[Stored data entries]
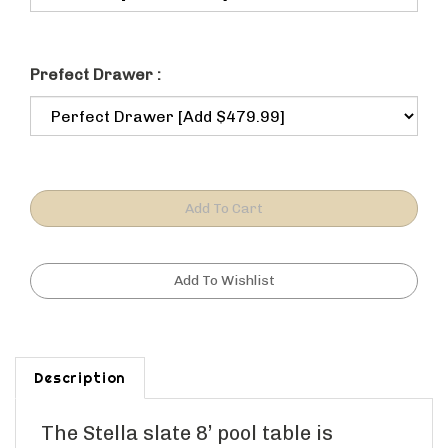
Prefect Drawer :
Description
The Stella slate 8’ pool table is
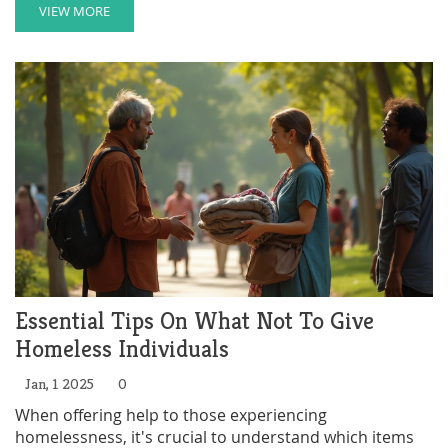
initiatives, nonprofit organizations, and community-
VIEW MORE
driven efforts provides insight. Discover how Texas
works towards providing shelter, support, and
resources for those in need.
Essential Tips On What Not To Give
Homeless Individuals
Jan, 1 2025
0
When offering help to those experiencing
homelessness, it's crucial to understand which items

• [WHAT YOU NEED TO DO]
The answer must be an exact copy of the records, with no pictures in it.

• [OUTPUT OF THE TASK]
Prefect Drawer :
Description
The Stella slate 8’ pool table is
initiatives, nonprofit organizations, and community-
VIEW MORE
driven efforts provides insight. Discover how Texas
works towards providing shelter, support, and
resources for those in need.
Essential Tips On What Not To Give
Homeless Individuals
Jan, 1 2025
0
When offering help to those experiencing
homelessness, it's crucial to understand which items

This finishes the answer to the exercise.